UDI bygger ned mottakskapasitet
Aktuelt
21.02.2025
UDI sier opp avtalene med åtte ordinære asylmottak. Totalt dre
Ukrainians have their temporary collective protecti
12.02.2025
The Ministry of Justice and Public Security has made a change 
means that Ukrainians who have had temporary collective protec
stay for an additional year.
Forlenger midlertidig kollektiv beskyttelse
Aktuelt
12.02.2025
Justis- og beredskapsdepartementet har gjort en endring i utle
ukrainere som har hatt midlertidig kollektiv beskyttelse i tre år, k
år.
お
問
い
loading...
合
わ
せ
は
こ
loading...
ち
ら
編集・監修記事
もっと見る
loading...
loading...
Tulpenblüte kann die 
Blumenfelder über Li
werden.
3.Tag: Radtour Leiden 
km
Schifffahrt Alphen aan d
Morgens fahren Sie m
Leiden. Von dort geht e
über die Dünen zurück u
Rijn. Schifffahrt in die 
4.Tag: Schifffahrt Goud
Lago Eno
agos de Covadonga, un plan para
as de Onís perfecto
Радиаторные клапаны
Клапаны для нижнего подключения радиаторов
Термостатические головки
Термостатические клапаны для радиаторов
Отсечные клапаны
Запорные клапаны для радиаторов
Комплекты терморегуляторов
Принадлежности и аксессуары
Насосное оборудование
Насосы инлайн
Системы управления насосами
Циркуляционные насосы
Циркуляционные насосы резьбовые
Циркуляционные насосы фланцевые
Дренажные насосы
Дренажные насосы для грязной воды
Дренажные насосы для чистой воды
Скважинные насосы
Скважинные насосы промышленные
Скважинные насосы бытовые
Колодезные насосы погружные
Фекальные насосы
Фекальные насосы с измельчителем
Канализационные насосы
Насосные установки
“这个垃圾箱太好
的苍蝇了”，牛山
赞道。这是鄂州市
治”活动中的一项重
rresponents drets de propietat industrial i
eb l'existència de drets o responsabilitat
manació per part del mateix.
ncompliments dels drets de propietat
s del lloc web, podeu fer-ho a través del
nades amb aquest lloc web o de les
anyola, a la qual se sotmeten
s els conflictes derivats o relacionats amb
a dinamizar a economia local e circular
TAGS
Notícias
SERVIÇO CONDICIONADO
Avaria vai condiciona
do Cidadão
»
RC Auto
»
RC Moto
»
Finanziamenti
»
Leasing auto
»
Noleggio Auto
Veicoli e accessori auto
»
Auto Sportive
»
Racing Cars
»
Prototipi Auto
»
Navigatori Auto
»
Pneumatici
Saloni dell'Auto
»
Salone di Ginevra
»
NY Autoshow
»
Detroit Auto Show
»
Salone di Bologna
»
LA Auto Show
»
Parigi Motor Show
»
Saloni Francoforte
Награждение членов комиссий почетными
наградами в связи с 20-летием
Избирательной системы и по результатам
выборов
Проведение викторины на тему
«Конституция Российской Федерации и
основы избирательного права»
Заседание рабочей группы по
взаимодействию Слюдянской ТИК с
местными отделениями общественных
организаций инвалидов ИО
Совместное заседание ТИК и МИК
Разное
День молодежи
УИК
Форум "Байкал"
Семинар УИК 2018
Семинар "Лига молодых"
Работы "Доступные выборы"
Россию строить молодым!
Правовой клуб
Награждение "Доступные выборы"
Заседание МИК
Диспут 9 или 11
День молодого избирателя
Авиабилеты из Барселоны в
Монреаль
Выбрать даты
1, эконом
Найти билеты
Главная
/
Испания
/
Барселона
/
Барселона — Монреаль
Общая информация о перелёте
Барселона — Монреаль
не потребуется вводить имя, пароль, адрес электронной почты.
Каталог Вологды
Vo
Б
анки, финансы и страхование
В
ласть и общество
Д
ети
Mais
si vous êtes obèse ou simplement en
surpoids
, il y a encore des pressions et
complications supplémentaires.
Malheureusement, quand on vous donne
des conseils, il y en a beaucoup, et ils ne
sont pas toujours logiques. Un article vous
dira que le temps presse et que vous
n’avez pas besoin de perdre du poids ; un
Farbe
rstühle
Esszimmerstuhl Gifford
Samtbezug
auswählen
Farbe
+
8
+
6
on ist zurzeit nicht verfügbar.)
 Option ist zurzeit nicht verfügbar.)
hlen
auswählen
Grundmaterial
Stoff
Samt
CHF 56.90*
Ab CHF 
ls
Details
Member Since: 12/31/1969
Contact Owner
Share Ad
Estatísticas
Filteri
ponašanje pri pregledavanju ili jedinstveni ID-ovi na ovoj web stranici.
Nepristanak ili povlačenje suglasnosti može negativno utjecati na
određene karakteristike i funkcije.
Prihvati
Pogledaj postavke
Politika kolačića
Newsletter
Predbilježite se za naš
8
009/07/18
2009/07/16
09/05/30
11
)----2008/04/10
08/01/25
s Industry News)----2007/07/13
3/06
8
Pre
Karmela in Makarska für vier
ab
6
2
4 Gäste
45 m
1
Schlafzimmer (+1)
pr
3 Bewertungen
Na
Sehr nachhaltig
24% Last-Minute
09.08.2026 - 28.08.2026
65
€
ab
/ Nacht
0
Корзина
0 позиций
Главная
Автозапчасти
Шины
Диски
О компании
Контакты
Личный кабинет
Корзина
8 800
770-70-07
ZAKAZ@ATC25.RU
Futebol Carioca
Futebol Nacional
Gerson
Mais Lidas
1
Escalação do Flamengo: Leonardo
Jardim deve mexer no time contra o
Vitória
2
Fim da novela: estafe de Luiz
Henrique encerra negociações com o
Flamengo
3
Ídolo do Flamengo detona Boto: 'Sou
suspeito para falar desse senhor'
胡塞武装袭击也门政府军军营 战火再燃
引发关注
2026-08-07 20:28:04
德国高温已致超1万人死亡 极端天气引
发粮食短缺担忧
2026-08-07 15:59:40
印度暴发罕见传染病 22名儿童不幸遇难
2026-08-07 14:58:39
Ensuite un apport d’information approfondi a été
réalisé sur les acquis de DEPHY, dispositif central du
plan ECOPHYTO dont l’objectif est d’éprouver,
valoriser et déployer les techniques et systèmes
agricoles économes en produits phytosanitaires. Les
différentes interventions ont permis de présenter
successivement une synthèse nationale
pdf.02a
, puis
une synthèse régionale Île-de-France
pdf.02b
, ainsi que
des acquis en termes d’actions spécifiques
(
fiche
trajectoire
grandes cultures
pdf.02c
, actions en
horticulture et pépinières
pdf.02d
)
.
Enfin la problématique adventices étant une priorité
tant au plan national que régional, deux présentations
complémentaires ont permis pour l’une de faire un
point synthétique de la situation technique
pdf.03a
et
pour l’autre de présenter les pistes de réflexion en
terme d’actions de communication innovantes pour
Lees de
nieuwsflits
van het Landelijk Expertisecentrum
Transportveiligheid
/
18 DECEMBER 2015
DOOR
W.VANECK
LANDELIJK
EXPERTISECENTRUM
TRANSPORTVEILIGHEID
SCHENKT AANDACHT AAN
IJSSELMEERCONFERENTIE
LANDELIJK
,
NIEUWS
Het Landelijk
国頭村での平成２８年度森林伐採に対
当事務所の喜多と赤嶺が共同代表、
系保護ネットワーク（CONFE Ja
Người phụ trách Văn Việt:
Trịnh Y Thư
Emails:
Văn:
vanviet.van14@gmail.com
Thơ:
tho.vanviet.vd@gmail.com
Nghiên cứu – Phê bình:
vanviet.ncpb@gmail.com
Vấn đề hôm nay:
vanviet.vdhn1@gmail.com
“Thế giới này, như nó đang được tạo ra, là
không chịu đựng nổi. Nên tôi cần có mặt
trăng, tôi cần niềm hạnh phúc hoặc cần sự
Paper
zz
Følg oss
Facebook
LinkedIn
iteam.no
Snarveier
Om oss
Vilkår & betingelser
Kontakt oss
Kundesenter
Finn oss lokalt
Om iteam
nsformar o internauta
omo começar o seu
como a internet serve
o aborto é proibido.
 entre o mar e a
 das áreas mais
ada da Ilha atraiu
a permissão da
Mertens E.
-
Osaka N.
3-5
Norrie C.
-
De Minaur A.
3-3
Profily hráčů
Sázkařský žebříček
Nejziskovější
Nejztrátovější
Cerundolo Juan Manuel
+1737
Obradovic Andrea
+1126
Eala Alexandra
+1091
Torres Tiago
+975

◆ ◆ ◆ ◆ ◆

What lines in the entries contain "Циркуляционные"? Report each one by copying it.

Циркуляционные насосы
Циркуляционные насосы резьбовые
Циркуляционные насосы фланцевые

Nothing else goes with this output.